The Snowy Mountains resort, which is owned by Kosciusko Thredbo Operations Pty. Ltd., is 125 miles south of Canberra, in the Australian Capital Territory.

Nineteen people, mostly Thredbo staff and senior resort executives, were entombed when a landslide destroyed two lodges at the resort on July 30. There was only one survivor, a ski instructor who was rescued after 65 hours under the rubble.

Temperatures as low as 15 degrees Fahrenheit combined with the threat of additional landslides to hamper search and rescue operations.

The cause of the landslide, which sent the privately owned Carrinya Lodge crashing into Bimbadeen Lodge, destroying both and scattering debris hundreds of feet, has yet to be determined.

Carrinya Lodge is owned by Brindabella Ski Club Pty. Ltd., a group of Canberra-based individuals. The Bimbadeen staff lodge is owned by Kosciusko Thredbo's parent company, Amalgamated Holdings Pty. Ltd.

Bruce Yahl, Sydney-based Amalgamated Holdings' corporate counsel, would not disclose details of the company's insurance policies or discuss existing coverage.

"Insurance and liability issues will be determined by the results of the coroner's inquest," he said.

It could be as long as three to four months before the inquest results are made public.

The incident has attracted widespread publicity and criticism that the lodges were built in a landslide prone area.

Sydney-based Marsh & McLennan Pty. Ltd. is Amalgamated Holdings' insurance broker.

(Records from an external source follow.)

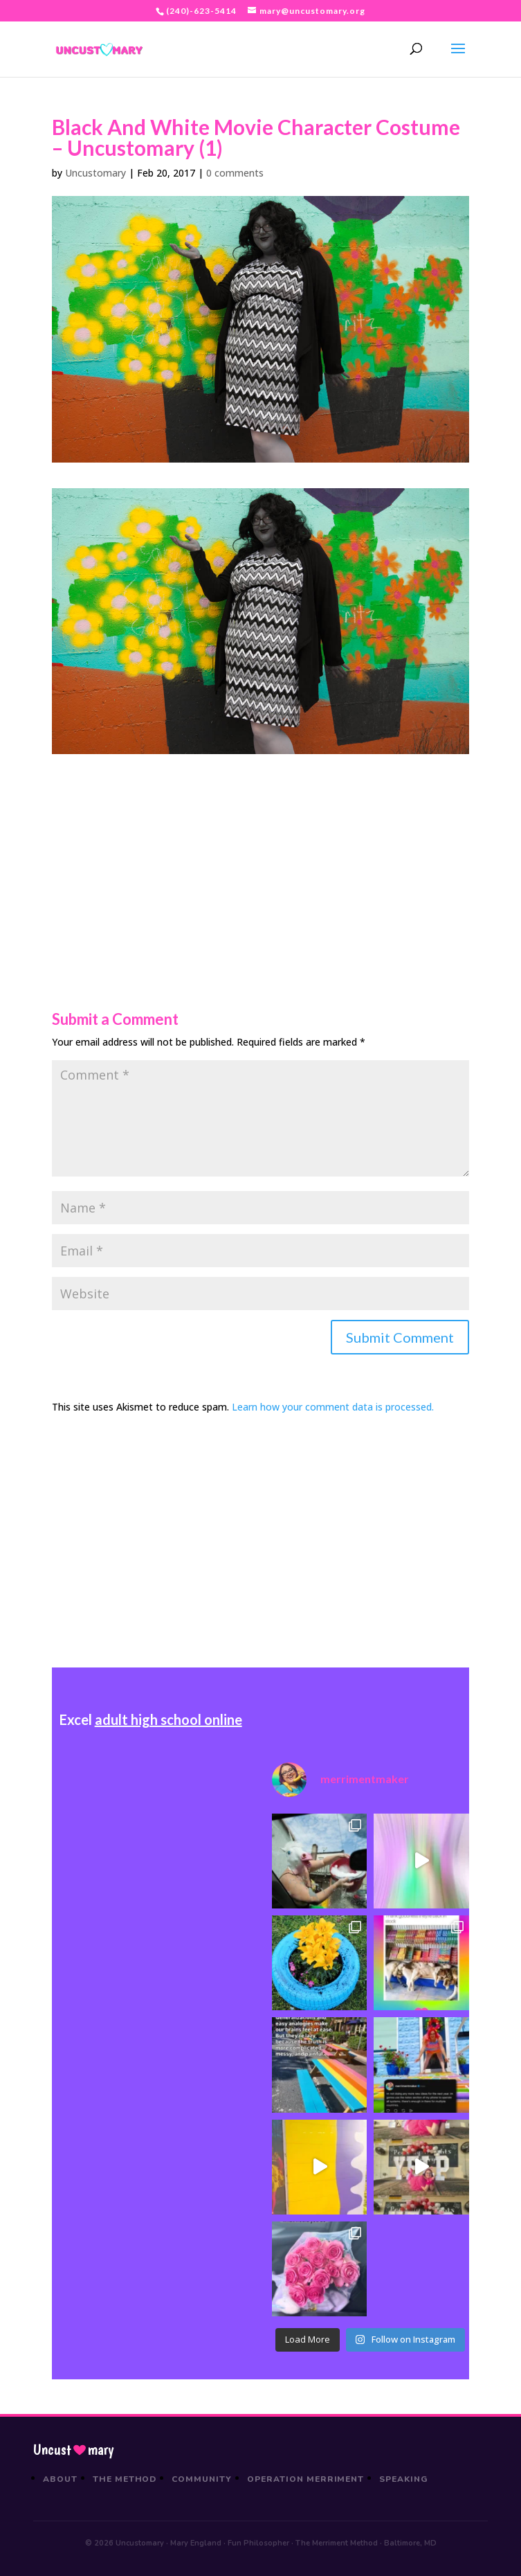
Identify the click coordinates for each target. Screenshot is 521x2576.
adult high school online (168, 1719)
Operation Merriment (305, 2479)
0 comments (235, 172)
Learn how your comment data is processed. (333, 1406)
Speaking (403, 2479)
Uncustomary (95, 172)
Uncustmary (73, 2450)
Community (202, 2479)
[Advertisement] (260, 851)
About (60, 2479)
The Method (125, 2479)
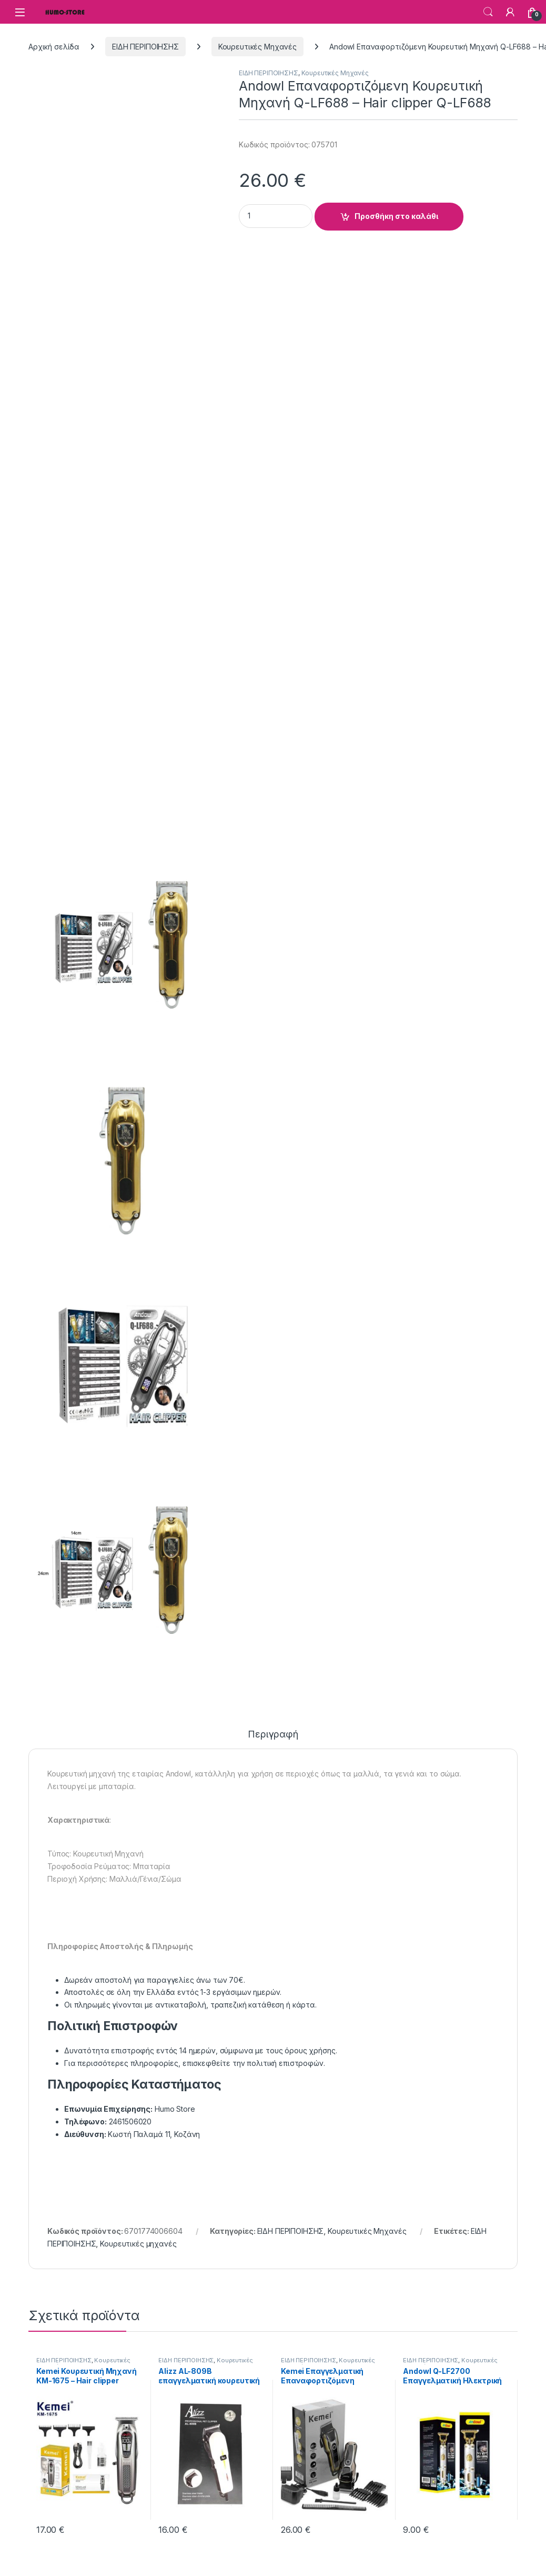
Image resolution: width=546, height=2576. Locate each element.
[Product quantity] (275, 216)
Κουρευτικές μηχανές (138, 2243)
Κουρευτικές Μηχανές (257, 46)
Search (488, 12)
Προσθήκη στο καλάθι (396, 216)
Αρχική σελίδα (53, 46)
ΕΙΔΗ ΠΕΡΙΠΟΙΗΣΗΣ (145, 46)
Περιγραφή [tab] (273, 1735)
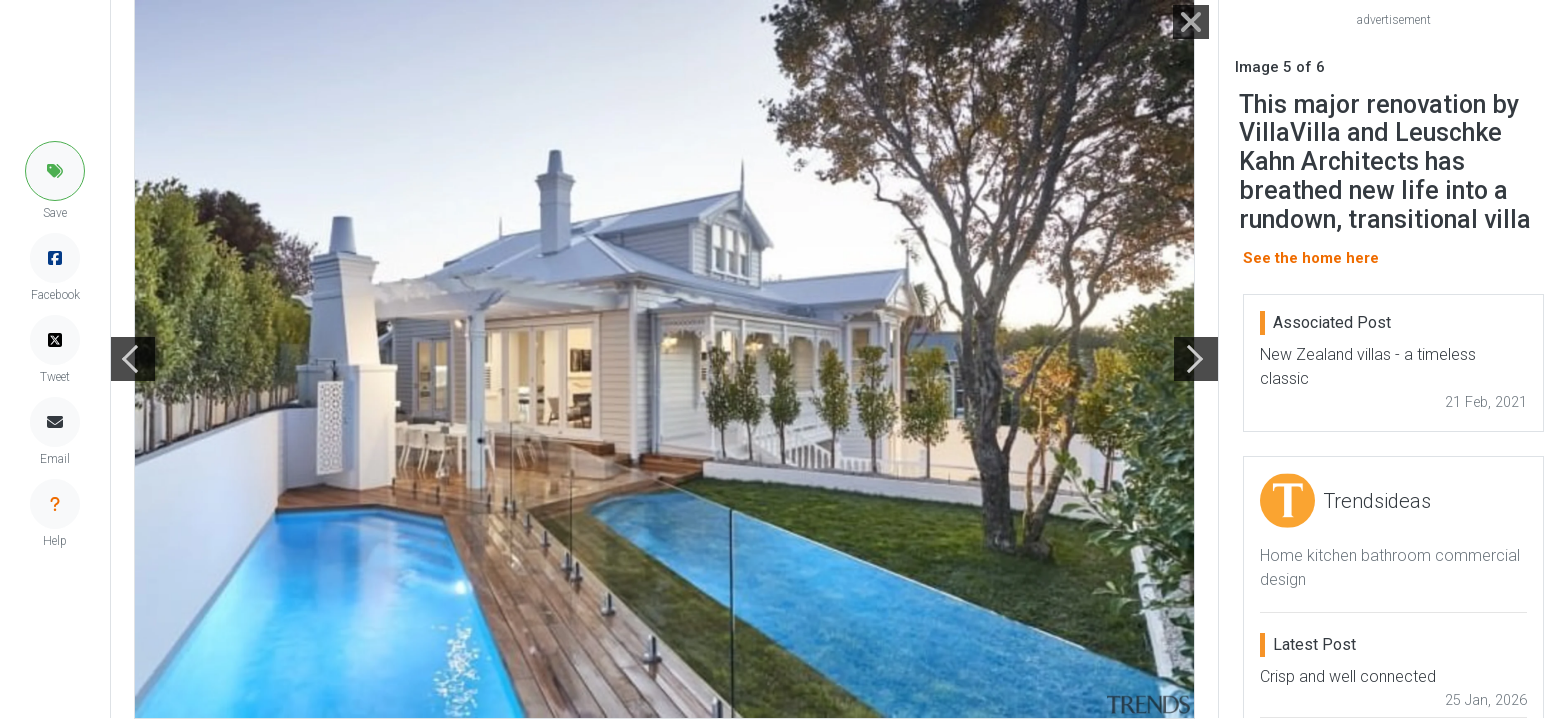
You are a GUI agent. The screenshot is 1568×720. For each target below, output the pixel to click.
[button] (55, 171)
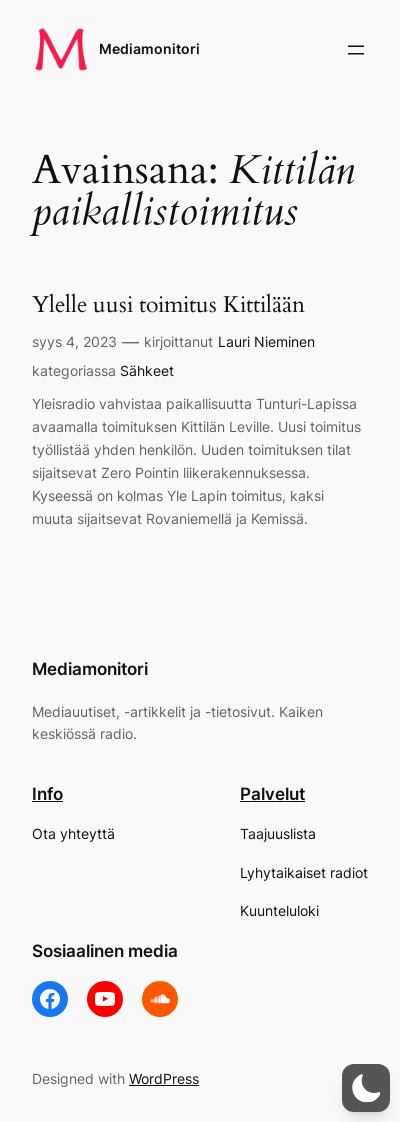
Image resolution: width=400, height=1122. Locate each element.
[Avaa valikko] (356, 50)
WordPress (164, 1078)
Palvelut (272, 794)
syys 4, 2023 (74, 341)
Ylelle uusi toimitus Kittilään (168, 304)
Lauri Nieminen (266, 341)
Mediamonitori (149, 48)
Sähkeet (147, 370)
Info (47, 794)
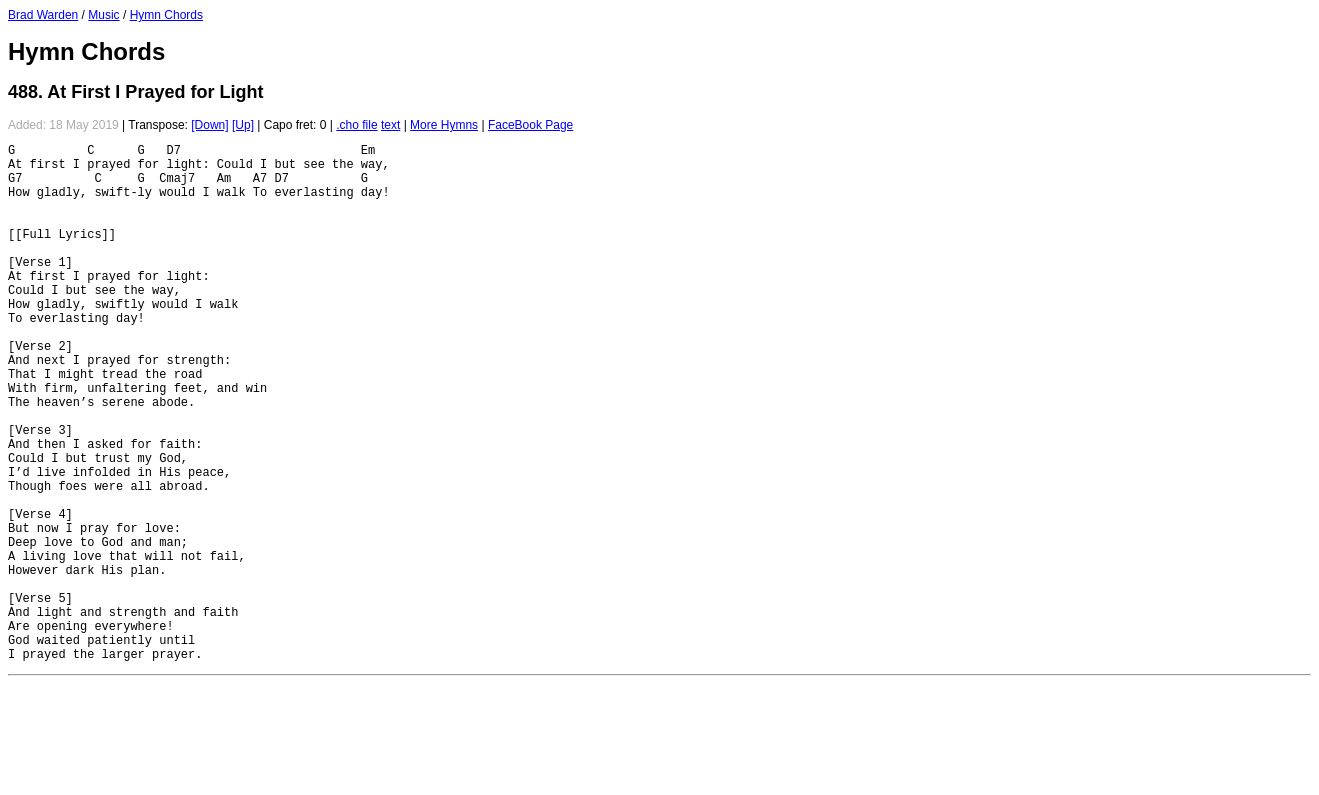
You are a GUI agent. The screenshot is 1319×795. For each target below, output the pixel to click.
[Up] (243, 125)
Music (103, 15)
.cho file (356, 125)
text (390, 125)
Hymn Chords (166, 15)
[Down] (209, 125)
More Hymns (444, 125)
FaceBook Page (530, 125)
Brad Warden (43, 15)
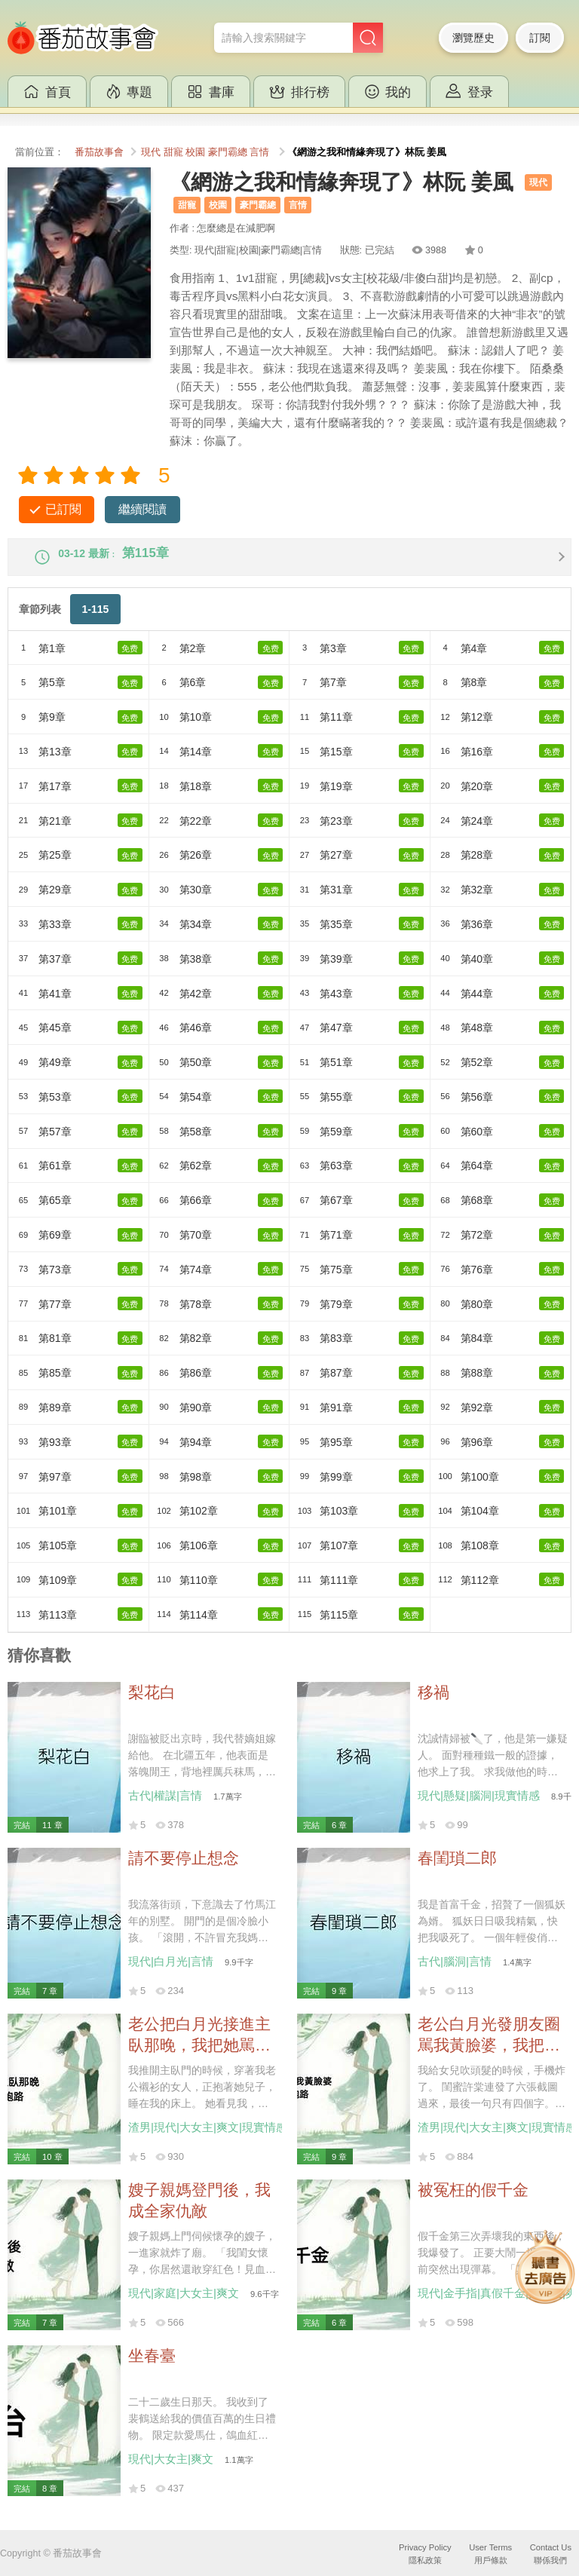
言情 (259, 152)
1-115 (95, 621)
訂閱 (539, 38)
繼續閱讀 (142, 509)
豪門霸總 (227, 152)
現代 (151, 152)
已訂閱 (63, 509)
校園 (195, 152)
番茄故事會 (99, 152)
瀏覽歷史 (473, 38)
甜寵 (173, 152)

Ross Baker, claims officer for M&M, would not comment on Amalgamated Holdings' insurers.

A spokeswoman for Kosciusko Thredbo said the resort was not yet concerned with insurance issues since recovering those trapped was a greater priority.

Graeme Berwick, executive director of the risk transfer group at Sydney-based broker Willis Corroon Richard Oliver Pty. Ltd., who was not involved in placing Thredbo's coverage, said he expects Amalgamated Holdings to face mostly workers comp and third-party liability claims from the incident. He noted that a coroner's inquiry still had to determine responsibility for the accident and decide whether or not any parties had been negligent.

Mr. Berwick speculated the incident would generate business interruption claims, not only from immediate business lost, but from future tourists canceling holidays.

Workers compensation claims could also occur, and payments to parties would be determined by the state workers comp legislation.

According to Thredbo's media unit, more than 500 rescue workers from throughout Australia rushed to the scene to search around the clock for survivors.

Rescuers lifted massive cement slabs by crane and dug access tunnels in their efforts to find survivors, she said.